My realtor tells me it’s increasingly common for people to come to the closing table with money in hand—rather than walking out with some. The mantra these days seems
to be to hunker down, try to keep your credit and good name, and buy only whatever you need.
Which
is what we all should have been doing in the first place. I am not innocent of the over-consumption that
has brought us on a national level to where we are today--using credit to buy things we really didn’t need or couldn’t
really afford. With the thought of moving constantly in mind now, I often go through my home and wonder
how I got so much crap…..having to relocate will always make you take stock of the stuff you now have to move!
Like someone who’s eaten too much cheesecake and ice cream, it’s a relief to go on the wagon and get rid
of the excess, turn over a new leaf, start on a new path. As we’ve all heard and as we all know in
that place inside ourselves which we call The Truth, happiness doesn’t come with stuff.
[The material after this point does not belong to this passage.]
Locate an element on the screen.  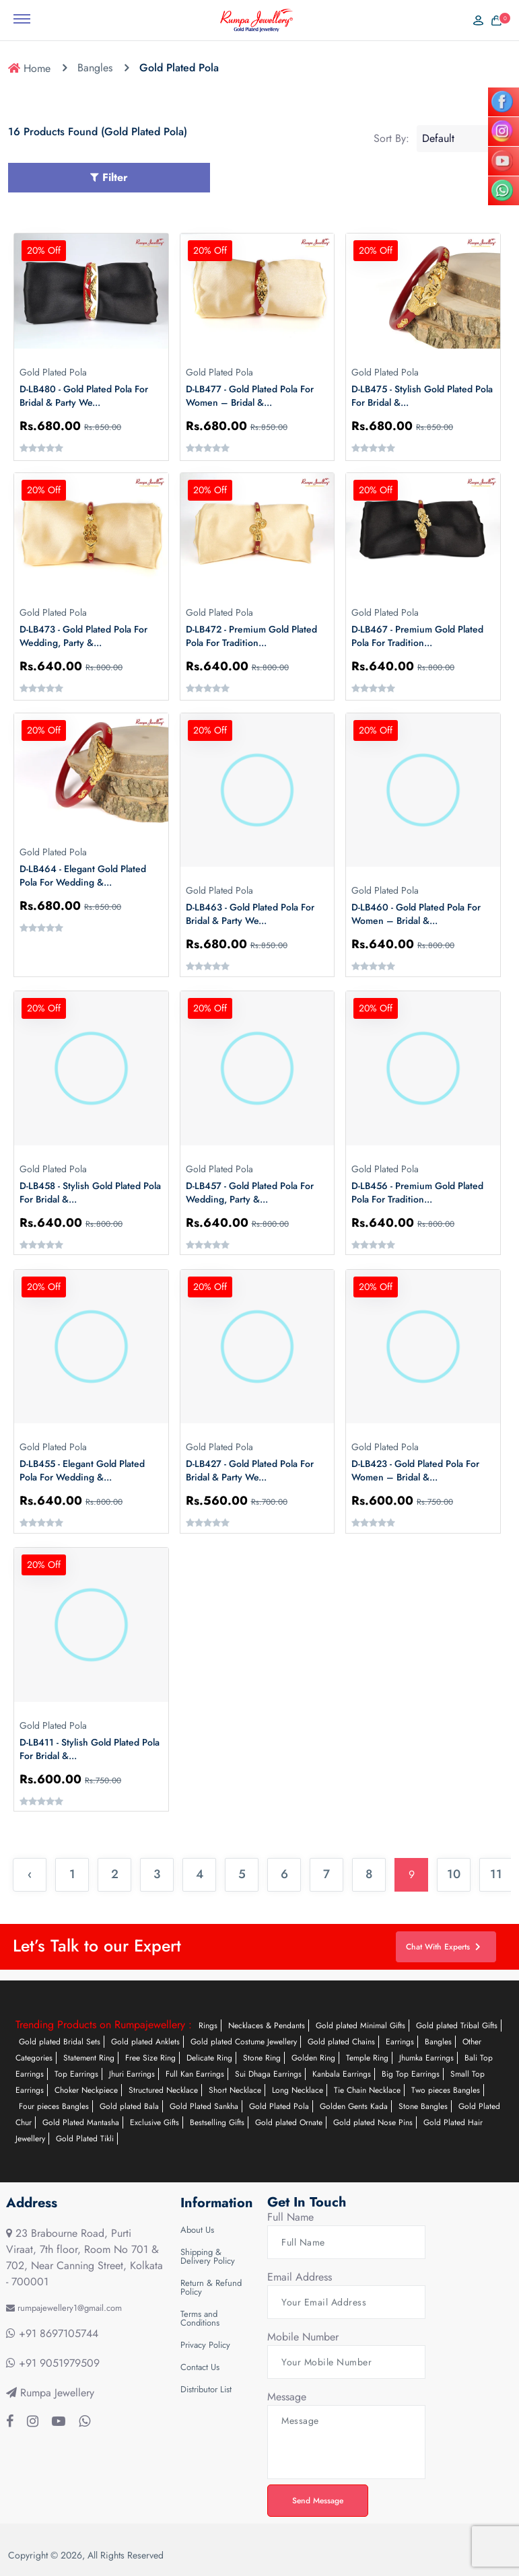
Rings is located at coordinates (208, 2025).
Happiness
and true fulfillment are found in loving relationships with others.
And one of the best loving
relationships in my life, in addition to my family, is the one I have with my horses. I adore my horses. I cannot imagine my life without my horses. Which is
why I see red when well-meaning members of my extended family counsel me to sell my horses. After all, in these times having
horses are more of a luxury than ever……or at least that’s the perception. And to be
sure, I am making some cuts. I am going from six horses to three. I’ve thought
about this a lot, and have whittled my herd down to the three horses that are most important to me: Taz, the
Arab gelding my 7-year old daughter and I can both ride (hard to find) and my "lesson" horse; Wasabe, my
yearling “designer” colt that was born on my property and shows great potential, and my mare, Nadrah, who is absolutely
number one on my list—selling her would amount to selling-out.
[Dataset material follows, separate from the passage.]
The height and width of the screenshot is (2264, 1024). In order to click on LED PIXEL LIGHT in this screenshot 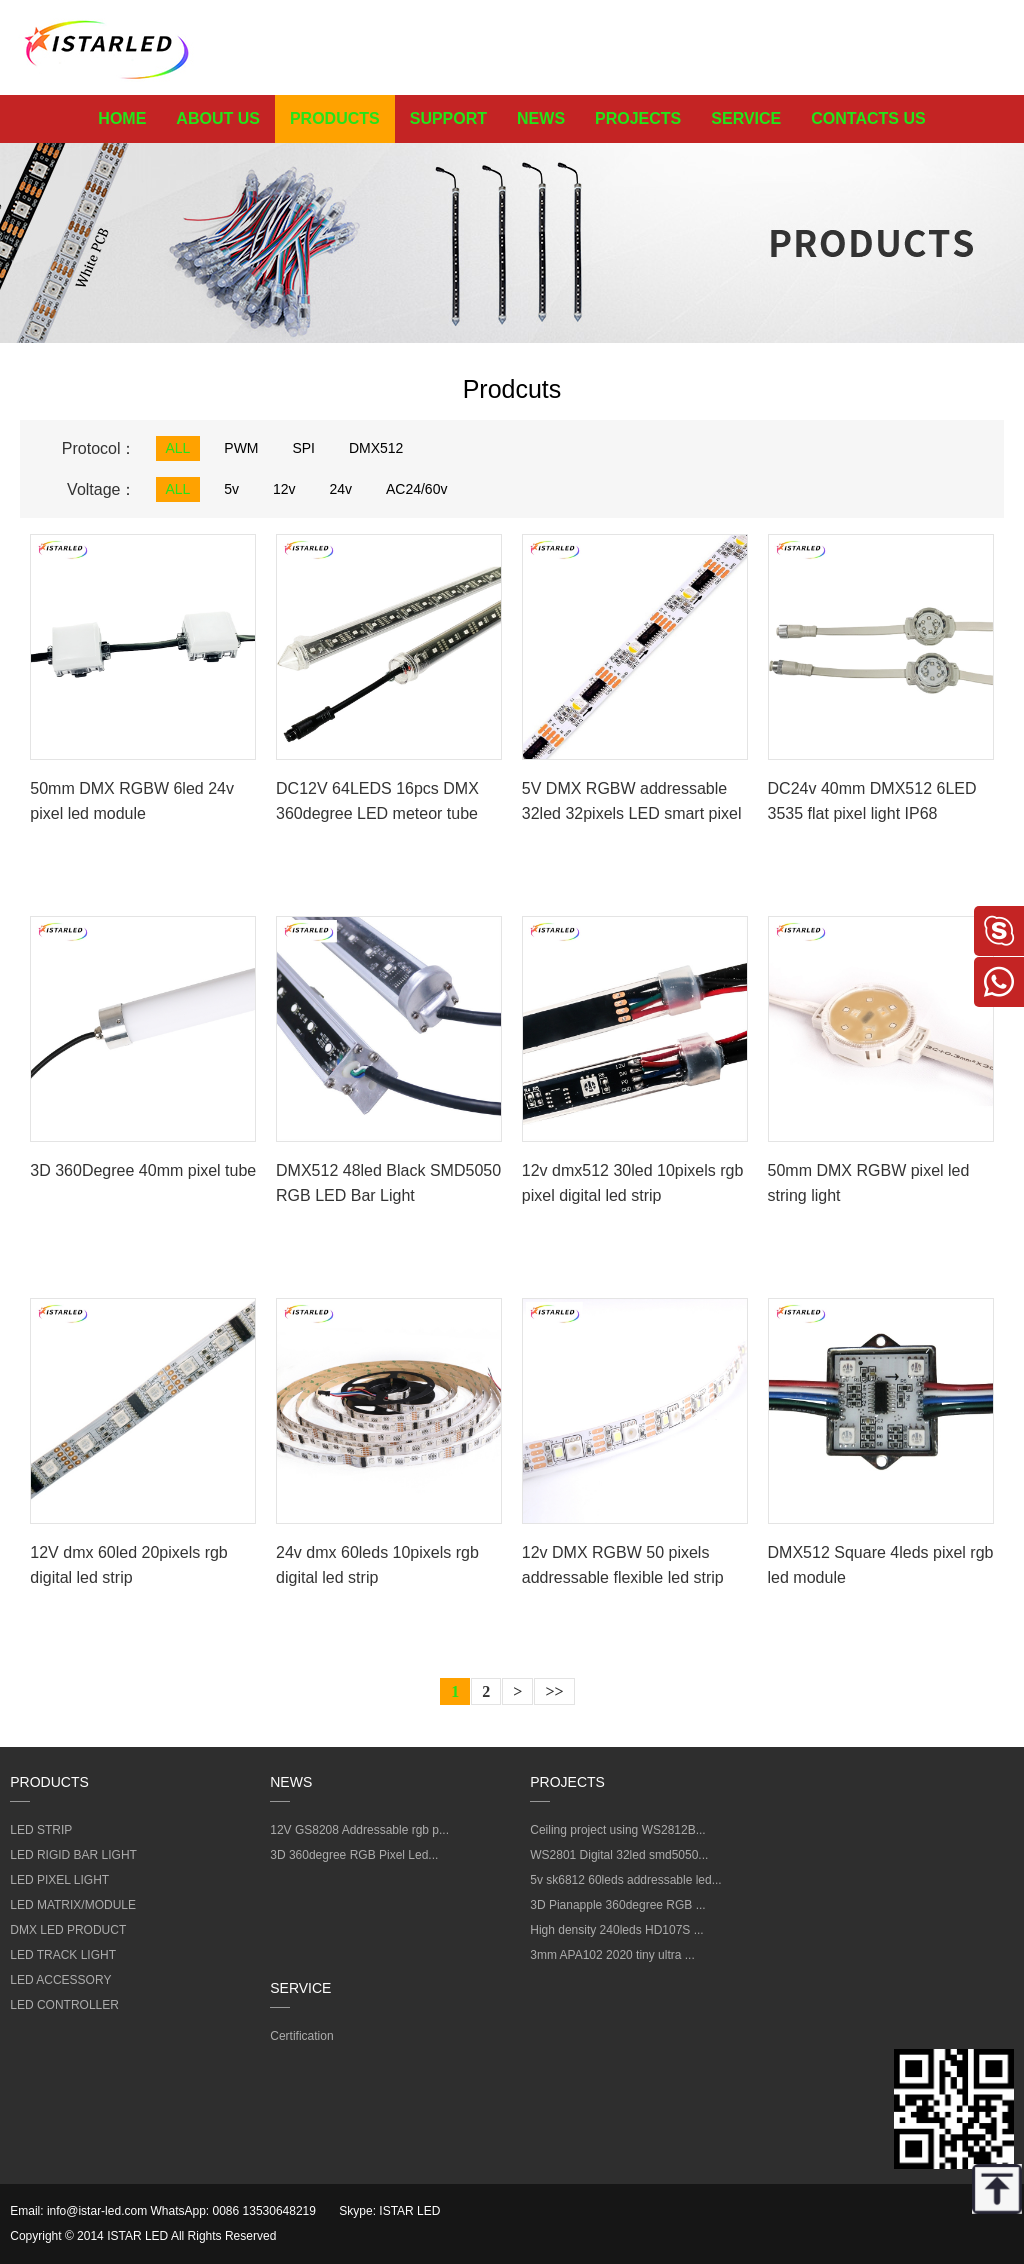, I will do `click(59, 1880)`.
And yet, to people who aren’t
familiar with horse addiction and horse people, and endurance riders, and all things horse-related, my insistence to keep
only three horses probably sounds pretty self-indulgent in “these times.” I run the
risk of sounding like the guy who headed up GMC, complaining to the reporters that he could only get money from the government
by promising to change his ways….like not flying around everywhere in his corporate jet. Waiting
in line at the airport is really hard, I never had to do that before, he whined. (If I could have
reached through the radio and slapped him, I would have.) Yes, horses are expensive and they’re only
horses…..but to me, they’re like a part of my family and they are who I am. They also represent
a way of life that is healthy, active and wholesome. I can think of nothing better than my daughter continuing to immerse
herself and grow up in the Horse World.
The recession won’t go on forever.
Things will get better, although I think the trail as we knew it will have to be abandoned and a new and better
one built in its place. And ultimately, doing the things we need to do as individuals and as a nation to
get back on course will be, in the end, what saves us and brings us back home to ourselves.